Tell The Truth And Shame The Devil The Life Legacy, and Love of My Son Michael Brown, the book lovingly co-authored by his mom, Lezley McSpadden is on bookshelves now. I can’t help but to think about Beyonce’s Freedom visual song when I look at the book cover with McSpadden’s pic dead center (McSpadden appears in the video sitting in a chair as she holds a pic of her deceased son). The words “Freedom Freedom I can’t lose” is what I see when I look at the book cover as her eyes look back at me.
On August 9, 2014, Lezley McSpadden’s world was shattered when Michael Brown, her oldest son, was killed in Ferguson, Missouri.

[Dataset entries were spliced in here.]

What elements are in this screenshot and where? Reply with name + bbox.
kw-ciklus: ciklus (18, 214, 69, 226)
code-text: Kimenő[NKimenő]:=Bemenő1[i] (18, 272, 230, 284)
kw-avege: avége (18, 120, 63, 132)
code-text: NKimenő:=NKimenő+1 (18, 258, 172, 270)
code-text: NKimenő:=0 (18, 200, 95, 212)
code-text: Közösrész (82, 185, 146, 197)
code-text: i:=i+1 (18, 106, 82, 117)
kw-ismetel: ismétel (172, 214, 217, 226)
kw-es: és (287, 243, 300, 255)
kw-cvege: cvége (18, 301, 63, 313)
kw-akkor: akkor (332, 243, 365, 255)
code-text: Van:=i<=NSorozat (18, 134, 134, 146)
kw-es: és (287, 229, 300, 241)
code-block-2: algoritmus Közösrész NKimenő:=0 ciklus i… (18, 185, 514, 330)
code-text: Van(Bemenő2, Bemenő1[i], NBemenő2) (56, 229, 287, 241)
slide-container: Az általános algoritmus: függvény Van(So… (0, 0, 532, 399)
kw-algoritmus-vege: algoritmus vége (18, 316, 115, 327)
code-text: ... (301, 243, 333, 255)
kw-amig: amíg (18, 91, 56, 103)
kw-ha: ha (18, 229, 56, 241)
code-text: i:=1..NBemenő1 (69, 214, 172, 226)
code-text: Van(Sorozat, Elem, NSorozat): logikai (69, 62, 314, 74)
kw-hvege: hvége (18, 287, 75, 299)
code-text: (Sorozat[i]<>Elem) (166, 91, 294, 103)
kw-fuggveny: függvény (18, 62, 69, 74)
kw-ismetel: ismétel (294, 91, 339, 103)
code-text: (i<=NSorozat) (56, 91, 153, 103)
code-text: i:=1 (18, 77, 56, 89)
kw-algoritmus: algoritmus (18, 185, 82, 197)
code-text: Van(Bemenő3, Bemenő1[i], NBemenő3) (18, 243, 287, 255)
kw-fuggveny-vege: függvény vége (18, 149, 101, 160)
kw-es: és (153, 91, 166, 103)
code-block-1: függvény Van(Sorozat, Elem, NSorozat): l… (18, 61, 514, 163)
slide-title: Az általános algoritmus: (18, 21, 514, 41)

Through it all—questionable proceedings, an unfathomable outcome, rebellions and a stinging Department of Justice report on Ferguson’s police department and courts McSpadden has largely remained quiet. Until now.

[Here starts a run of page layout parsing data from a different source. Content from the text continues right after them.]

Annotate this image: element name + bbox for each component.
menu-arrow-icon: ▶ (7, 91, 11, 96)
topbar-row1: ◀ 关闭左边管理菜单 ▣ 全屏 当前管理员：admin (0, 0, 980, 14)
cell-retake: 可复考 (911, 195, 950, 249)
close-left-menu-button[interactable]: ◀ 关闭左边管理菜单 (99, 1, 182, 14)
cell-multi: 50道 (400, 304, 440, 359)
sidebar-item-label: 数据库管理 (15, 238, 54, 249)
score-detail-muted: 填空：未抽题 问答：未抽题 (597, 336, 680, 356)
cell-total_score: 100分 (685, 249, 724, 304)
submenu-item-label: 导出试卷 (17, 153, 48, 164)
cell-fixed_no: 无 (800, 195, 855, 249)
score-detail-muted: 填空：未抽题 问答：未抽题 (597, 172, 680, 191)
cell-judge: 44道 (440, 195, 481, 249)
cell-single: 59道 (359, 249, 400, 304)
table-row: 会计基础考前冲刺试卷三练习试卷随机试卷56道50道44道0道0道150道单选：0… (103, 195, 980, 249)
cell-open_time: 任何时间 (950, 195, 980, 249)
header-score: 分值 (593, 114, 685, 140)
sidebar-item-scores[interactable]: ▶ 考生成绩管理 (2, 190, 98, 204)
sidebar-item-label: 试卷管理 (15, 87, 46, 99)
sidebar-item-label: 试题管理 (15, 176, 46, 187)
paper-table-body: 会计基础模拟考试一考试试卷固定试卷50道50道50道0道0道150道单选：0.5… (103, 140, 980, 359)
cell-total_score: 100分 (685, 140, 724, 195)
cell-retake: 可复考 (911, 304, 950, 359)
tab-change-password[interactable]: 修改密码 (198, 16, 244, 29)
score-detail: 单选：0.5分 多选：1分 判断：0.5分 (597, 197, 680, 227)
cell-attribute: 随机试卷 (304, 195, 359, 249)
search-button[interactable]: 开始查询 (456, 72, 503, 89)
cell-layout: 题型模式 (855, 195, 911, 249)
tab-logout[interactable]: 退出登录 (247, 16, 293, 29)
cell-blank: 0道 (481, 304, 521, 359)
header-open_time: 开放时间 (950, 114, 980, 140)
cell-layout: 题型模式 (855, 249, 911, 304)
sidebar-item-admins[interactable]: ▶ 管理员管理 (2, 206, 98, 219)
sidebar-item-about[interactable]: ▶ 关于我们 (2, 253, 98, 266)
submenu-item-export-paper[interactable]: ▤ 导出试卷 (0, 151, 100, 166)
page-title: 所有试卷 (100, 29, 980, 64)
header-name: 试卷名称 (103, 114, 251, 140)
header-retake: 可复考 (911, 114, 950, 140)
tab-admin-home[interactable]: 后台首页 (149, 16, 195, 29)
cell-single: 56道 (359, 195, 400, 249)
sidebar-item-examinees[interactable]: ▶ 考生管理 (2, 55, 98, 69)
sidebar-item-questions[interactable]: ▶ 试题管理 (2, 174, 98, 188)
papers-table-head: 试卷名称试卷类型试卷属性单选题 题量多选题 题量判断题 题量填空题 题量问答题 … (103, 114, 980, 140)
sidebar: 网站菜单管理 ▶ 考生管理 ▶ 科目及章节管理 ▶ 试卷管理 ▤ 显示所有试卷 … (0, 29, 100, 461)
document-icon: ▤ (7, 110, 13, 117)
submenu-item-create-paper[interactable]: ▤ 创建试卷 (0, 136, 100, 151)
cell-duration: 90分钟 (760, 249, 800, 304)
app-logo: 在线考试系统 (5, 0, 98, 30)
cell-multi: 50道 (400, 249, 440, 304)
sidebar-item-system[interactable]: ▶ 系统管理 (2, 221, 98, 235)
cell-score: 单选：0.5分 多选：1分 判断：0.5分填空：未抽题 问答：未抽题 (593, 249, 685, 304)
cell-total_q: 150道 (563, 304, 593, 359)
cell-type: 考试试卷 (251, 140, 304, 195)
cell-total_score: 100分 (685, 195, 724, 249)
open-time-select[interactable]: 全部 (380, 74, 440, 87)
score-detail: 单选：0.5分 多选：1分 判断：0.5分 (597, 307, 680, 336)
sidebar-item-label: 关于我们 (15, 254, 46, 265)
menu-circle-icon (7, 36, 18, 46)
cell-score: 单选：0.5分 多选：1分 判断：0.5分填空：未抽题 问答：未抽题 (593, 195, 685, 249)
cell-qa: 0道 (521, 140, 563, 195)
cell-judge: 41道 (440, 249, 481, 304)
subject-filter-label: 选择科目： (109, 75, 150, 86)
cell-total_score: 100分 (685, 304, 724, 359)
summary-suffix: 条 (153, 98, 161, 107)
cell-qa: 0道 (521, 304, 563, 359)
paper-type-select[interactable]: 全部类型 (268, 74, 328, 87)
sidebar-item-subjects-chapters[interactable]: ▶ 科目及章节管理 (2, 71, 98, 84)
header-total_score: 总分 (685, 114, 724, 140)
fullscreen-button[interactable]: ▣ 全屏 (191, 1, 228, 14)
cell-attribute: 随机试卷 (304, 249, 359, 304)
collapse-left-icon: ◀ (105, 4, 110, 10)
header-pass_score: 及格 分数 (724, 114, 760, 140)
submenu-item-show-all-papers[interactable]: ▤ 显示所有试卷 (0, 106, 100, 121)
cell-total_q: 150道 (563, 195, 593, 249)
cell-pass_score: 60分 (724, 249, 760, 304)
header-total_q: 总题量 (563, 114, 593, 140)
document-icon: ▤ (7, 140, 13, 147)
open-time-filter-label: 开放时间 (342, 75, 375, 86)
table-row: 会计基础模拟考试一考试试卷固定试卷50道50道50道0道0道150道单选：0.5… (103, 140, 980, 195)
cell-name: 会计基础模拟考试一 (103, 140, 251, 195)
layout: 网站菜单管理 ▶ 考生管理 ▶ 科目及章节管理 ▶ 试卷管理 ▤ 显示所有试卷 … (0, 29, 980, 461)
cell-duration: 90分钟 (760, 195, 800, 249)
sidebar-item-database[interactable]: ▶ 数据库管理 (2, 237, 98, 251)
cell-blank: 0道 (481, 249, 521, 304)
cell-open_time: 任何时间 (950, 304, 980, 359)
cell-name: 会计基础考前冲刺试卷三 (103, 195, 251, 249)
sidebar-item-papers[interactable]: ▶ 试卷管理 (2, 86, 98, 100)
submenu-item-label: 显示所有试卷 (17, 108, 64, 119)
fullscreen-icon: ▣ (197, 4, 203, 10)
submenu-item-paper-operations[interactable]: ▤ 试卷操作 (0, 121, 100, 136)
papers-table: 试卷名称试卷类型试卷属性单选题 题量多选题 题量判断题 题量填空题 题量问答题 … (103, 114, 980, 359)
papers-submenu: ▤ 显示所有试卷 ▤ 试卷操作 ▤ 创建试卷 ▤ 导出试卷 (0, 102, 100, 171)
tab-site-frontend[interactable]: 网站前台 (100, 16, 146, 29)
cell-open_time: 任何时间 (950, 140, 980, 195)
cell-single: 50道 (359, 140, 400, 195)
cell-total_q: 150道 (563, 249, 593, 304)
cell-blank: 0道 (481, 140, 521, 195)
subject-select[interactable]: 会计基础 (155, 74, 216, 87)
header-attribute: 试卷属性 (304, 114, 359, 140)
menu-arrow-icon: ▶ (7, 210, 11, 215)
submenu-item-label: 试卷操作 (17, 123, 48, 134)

In Tell the Truth & Shame the Devil: The Life, Legacy, and Love of My Son Michael Brown (Regan Arts, $26.95), McSpadden (with coauthor Lyah Beth LeFlore) opens her soul, revealing a mother’s dreams for her family and the nightmare of losing a child to violence. Here is an excerpt from McSpadden’s exclusive interview with Essence June issue where explains why it was time for her to speak now.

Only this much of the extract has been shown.